Seniors won’t see increase in transit pass costs

Victoria’s seniors can rest easy for at least the next three years knowing that monthly transit passes aren’t going up in price.

  • Dec. 16, 2015 12:00 p.m.

Kevin Underhill

Victoria’s seniors can rest easy for at least the next three years knowing that monthly transit passes aren’t going up in price.

Every three years, the Victoria Regional Transit Commission performs a fare review. One option presented this year would have seen the increase in price of monthly seniors passes. Seniors advocate Isobel Mackenzie said that she was happy to see that option struck down.

“I was very pleased especially because there were seniors there, presenting to the commission,” Mackenzie said. “I think the commission saw that and made the right decision.”
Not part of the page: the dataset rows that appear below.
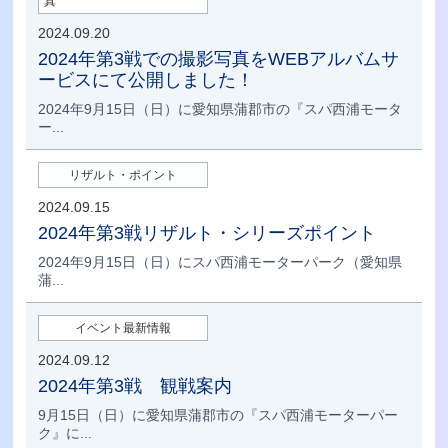
真
2024.09.20
2024年第3戦での撮影写真をWEBアルバムサ
ービスにて公開しました！
2024年9月15日（日）に愛知県蒲郡市の『スパ西浦モータ
ー...
リザルト・ポイント
2024.09.15
2024年第3戦リザルト・シリーズポイント
2024年9月15日（日）にスパ西浦モーターパーク（愛知県
蒲...
イベント最新情報
2024.09.12
2024年第3戦 観戦案内
9月15日（日）に愛知県蒲郡市の『スパ西浦モーターパー
ク』に...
Commission chair Susan Brice said they are always trying to find the sweet spot where they can charge enough to bring in revenue but still encourage people to ride.

“This year, we had three options to help us achieve our objectives,” Brice said. “And we ended up actually choosing a fourth option to go with.”

The changes, set to take place in April, include the elimination of bus transfers and multi-month youth passes but will see no increase in fares.

Mackenzie, who was on-hand at the meeting last week, said although this was a good first step, she is still concerned about the cost of transit specifically for low-income seniors.

Right now, the yearly cost for seniors to access transit is $540. Seniors with an income of $17,280 only have to pay $45 per year for bus access.

The discrepancy in income is one angle Mackenzie hopes the commission will look at for the future.

“Not all seniors have the same income. You could be making just over $17,280 and pay full senior fares,” she said. “What I have asked for is that they consider a graduated approach where you pay based on your income.”

Brice said this proposal would be something to consider for the next fare review in three years but noted that new programs like this often take an administrative toll. She also said that seniors make up only one group and that the commission has to look at their total ridership when making fare reforms.

One major change that will be initiated in April is the scrapping of bus transfers. This, according to Brice, will cut down on rider-driver confrontation.

“We’ve been hearing a strong message from our drivers that they want to see transfers eliminated,” she said. “Instead, you can buy a day pass for $5 which will be good for unlimited rides throughout the day.”

Mackenzie hopes that the transit commission reevaluates her proposed plan of a graduated fare increase and plans on working closely to see it implemented.